The corresponding real type for the imaginary unit is
\fBfloat\fP, so that use of \fII\fP for algorithmic or notational
convenience will not result in widening types.
.LP
On systems with imaginary types, the application has the ability to
control whether use of the macro I introduces an imaginary
type, by explicitly defining I to be _Imaginary_I or _Complex_I. Disallowing
imaginary types is useful for some applications
intended to run on implementations without support for such types.
.LP
The macro _Imaginary_I provides a test for whether imaginary types
are supported.
.LP
The \fIcis\fP() function (\fIcos\fP(\fIx\fP) + \fII\fP*\fIsin\fP(\fIx\fP))

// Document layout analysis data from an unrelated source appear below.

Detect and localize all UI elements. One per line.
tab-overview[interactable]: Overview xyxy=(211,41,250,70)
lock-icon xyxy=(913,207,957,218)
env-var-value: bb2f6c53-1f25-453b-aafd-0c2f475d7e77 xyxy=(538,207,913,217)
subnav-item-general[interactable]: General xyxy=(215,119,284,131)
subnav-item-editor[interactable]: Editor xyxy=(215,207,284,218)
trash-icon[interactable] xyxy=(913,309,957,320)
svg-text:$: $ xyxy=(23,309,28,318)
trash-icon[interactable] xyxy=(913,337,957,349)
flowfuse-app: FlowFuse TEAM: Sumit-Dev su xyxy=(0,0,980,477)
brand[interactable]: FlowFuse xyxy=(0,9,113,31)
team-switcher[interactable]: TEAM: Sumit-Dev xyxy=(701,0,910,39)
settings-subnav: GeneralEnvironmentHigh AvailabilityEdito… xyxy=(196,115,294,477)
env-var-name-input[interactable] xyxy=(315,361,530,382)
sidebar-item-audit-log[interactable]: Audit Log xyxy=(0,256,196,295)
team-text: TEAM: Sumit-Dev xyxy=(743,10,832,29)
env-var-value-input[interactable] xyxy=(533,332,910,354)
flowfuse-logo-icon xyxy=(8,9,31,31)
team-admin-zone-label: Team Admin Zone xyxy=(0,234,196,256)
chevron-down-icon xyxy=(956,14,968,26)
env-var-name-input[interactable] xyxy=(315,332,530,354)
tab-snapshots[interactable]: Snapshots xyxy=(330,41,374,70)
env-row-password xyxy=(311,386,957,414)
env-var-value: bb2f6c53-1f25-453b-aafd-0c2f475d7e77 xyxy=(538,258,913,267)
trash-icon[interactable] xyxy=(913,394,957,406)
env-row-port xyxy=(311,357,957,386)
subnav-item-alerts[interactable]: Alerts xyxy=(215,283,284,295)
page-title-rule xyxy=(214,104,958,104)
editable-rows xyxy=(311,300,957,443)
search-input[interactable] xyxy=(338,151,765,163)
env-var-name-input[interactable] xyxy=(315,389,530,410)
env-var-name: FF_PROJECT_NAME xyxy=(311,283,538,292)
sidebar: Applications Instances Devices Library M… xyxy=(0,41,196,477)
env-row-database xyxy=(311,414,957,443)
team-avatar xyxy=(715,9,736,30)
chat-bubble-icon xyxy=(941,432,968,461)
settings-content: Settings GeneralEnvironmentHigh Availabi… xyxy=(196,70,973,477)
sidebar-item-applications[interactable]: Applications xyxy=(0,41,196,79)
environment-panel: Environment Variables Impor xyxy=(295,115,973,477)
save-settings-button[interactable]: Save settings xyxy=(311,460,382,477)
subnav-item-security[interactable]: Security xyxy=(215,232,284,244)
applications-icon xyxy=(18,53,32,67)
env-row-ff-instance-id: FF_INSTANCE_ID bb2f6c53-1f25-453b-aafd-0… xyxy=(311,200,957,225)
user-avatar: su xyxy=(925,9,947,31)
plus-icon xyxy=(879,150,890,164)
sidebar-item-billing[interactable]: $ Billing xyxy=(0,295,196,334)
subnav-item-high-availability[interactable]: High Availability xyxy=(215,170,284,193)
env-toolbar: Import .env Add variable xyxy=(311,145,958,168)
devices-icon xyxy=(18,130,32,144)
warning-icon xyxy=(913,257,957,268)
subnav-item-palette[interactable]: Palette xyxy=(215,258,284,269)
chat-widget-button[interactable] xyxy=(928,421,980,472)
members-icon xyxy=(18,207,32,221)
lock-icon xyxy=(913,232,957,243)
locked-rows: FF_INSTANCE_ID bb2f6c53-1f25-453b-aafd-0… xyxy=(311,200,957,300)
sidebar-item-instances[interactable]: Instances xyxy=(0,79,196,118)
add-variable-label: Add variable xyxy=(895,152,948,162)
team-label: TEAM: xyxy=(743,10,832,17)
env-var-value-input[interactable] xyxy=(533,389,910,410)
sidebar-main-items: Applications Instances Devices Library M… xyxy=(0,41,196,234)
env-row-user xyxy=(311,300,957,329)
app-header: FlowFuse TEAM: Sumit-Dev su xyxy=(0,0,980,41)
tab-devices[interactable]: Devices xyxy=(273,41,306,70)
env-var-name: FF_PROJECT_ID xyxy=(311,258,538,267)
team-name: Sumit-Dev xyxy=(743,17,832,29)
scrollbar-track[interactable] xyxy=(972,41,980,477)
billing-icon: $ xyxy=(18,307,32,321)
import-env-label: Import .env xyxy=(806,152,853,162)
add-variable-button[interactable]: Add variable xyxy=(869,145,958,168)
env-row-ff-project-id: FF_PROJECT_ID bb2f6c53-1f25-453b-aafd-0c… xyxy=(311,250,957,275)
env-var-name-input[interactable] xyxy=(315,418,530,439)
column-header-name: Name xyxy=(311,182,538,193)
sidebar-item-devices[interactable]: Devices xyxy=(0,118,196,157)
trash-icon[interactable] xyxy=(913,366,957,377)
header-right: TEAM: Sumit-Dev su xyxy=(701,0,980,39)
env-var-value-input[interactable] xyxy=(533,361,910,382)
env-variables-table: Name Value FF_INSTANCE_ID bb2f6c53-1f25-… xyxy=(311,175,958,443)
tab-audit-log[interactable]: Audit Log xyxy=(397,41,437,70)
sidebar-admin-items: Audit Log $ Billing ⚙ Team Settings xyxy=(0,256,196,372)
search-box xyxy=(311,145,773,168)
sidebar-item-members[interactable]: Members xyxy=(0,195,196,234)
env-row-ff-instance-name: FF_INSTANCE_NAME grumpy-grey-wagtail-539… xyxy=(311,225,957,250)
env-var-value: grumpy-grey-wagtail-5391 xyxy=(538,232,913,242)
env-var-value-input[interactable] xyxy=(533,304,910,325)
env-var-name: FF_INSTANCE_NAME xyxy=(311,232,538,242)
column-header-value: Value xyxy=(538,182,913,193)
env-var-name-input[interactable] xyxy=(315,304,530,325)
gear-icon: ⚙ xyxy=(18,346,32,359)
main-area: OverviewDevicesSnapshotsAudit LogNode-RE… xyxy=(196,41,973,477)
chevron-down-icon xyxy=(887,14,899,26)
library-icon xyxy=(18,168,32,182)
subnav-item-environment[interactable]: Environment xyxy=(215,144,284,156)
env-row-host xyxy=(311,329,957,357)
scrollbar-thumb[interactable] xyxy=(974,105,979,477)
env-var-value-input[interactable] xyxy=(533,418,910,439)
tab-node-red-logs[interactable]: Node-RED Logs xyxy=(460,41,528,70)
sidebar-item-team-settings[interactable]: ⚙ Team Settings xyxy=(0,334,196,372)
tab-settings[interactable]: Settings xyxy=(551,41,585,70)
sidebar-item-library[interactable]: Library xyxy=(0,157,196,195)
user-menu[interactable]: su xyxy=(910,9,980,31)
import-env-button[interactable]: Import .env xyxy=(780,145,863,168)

was considered but rejected because its
implementation is easy and straightforward, even though some implementations
could compute sine and cosine more efficiently in
tandem.
.SH FUTURE DIRECTIONS
.LP
The following function names and the same names suffixed with \fIf\fP
or \fIl\fP are reserved for future use, and may be added
to the declarations in the \fI<complex.h>\fP header.
.TS C
center; lw(26) lw(26) lw(26).
T{
.br
\fIcerf\fP()
.br
\fIcerfc\fP()
.br
\fIcexp2\fP()
.br
\
T} T{
.br
\fIcexpm1\fP()
.br
\fIclog10\fP()
.br
\fIclog1p\fP()
.br
\
T} T{
.br
\fIclog2\fP()
.br
\fIclgamma\fP()
.br
\fIctgamma\fP()
.br
\
T}
.TE
.SH SEE ALSO
.LP
The System Interfaces volume of IEEE\ Std\ 1003.1-2001, \fIcabs\fP(),
\fIcacos\fP(), \fIcacosh\fP(), \fIcarg\fP(), \fIcasin\fP(), \fIcasinh\fP(),
\fIcatan\fP(), \fIcatanh\fP(), \fIccos\fP(), \fIccosh\fP(), \fIcexp\fP(),
\fIcimag\fP(), \fIclog\fP(), \fIconj\fP(), \fIcpow\fP(), \fIcproj\fP(),
\fIcreal\fP(), \fIcsin\fP(), \fIcsinh\fP(), \fIcsqrt\fP(), \fIctan\fP(),
\fIctanh\fP()
.SH COPYRIGHT
Portions of this text are reprinted and reproduced in electronic form
from IEEE Std 1003.1, 2003 Edition, Standard for Information Technology
-- Portable Operating System Interface (POSIX), The Open Group Base
Specifications Issue 6, Copyright (C) 2001-2003 by the Institute of
Electrical and Electronics Engineers, Inc and The Open Group. In the
event of any discrepancy between this version and the original IEEE and
The Open Group Standard, the original IEEE and The Open Group Standard
is the referee document. The original Standard can be obtained online at
http://www.opengroup.org/unix/online.html .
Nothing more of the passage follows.